No matter how dark our way forward looks, though, we can reject the fears that drive us to seek solace in death as the lies they are. We don’t know what will happen, and we don’t know how we will handle whatever comes. But Someone does, and He always has a plan for us and for our children. We can admit, no matter how long we’ve believed that abortion and infanticide are acceptable, that they are, in fact, wrong. All children deserve life, no matter their ages or conditions. We can embrace this fundamental truth. If you haven’t, know that God still loves you. He knows your entire life, from your worst thoughts and failings and actions. Despite them, He still wants you —small, little, mortal you–to live, from your very beginning to your God-deemed end. Hans Fiene again:
So, yes, voters, you should have stopped voting for pro-choice candidates a long time ago. Yes, politicians, from day one you should have feared the wrath of God more than the wrath of NARAL. But it’s not too late to do that now.

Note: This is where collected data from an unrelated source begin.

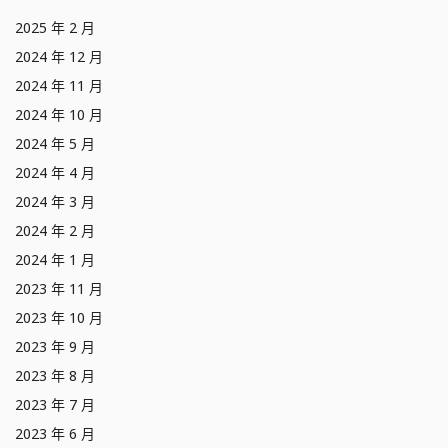
2025 年 2 月
2024 年 12 月
2024 年 11 月
2024 年 10 月
2024 年 5 月
2024 年 4 月
2024 年 3 月
2024 年 2 月
2024 年 1 月
2023 年 11 月
2023 年 10 月
2023 年 9 月
2023 年 8 月
2023 年 7 月
2023 年 6 月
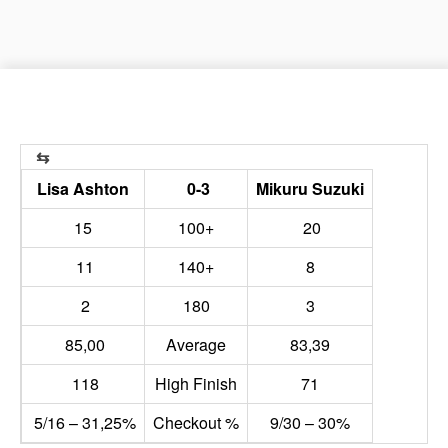
Lisa Ashton
0-3
Mikuru Suzuki
15
100+
20
11
140+
8
2
180
3
85,00
Average
83,39
118
High Finish
71
5/16 – 31,25%
Checkout %
9/30 – 30%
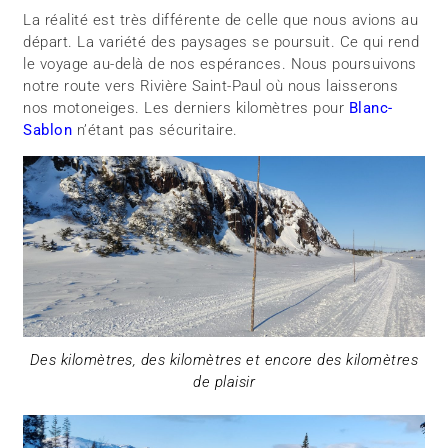
La réalité est très différente de celle que nous avions au
départ. La variété des paysages se poursuit. Ce qui rend
le voyage au-delà de nos espérances. Nous poursuivons
notre route vers Rivière Saint-Paul où nous laisserons
nos motoneiges. Les derniers kilomètres pour
Blanc-
Sablon
n’étant pas sécuritaire.
Des kilomètres, des kilomètres et encore des kilomètres
de plaisir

It’s not too late to escape condemnation and find peace with the God who has already written out of existence every sin you committed against your most innocent and defenseless neighbors.
So don’t be afraid to take the plunge out the window. Don’t be afraid to jump. Don’t think that your father in heaven wants to watch you splatter on the sidewalk. He doesn’t. He wants to watch you land safely in the hands that have been waiting to catch you from before the foundation of the world. And don’t worry that you’ve doubled down on your sin one too many times. Don’t worry that you’ve climbed too high to survive the fall. Jump and see that the gravity of guilt is no match for the grace of God.
UPDATE: From my sister, Amilia.
I can’t, and won’t pretend, to be impartial about abortion. I have always been pro-life, and my own story has a role why I take that side. Though to me it’s not a sides issue – we’re all human, and we all started out small.
To me, making abortion illegal has never been about taking away someone’s rights – it’s acknowledging that there’s more than one person’s rights involved. As Dr. Seuss said, “A person’s a person, no matter how small.” And in weighing the rights of the people involved in an unplanned or risky pregnancy, as a society we need to take into consideration the rights of the person who cannot speak for themselves just as much as the woman carrying her or him. It seems to be the just thing to do. Not to ignore the smaller, infinitely weaker person. That to me is what bullies do.
Our humanity is not based on how much we’re wanted by our parents, or whether we’ve got good health (mental and physical), or whether the circumstances around our births are perfect. It’s not based on how little of a burden we’ll place on others by our existence. Our humanity is established in this fact: that we EXIST, both before birth and after. No matter how many years or months or days or breaths of life that we’re given.
We don’t know the effects we have on others. Emily, thank you for sharing our story.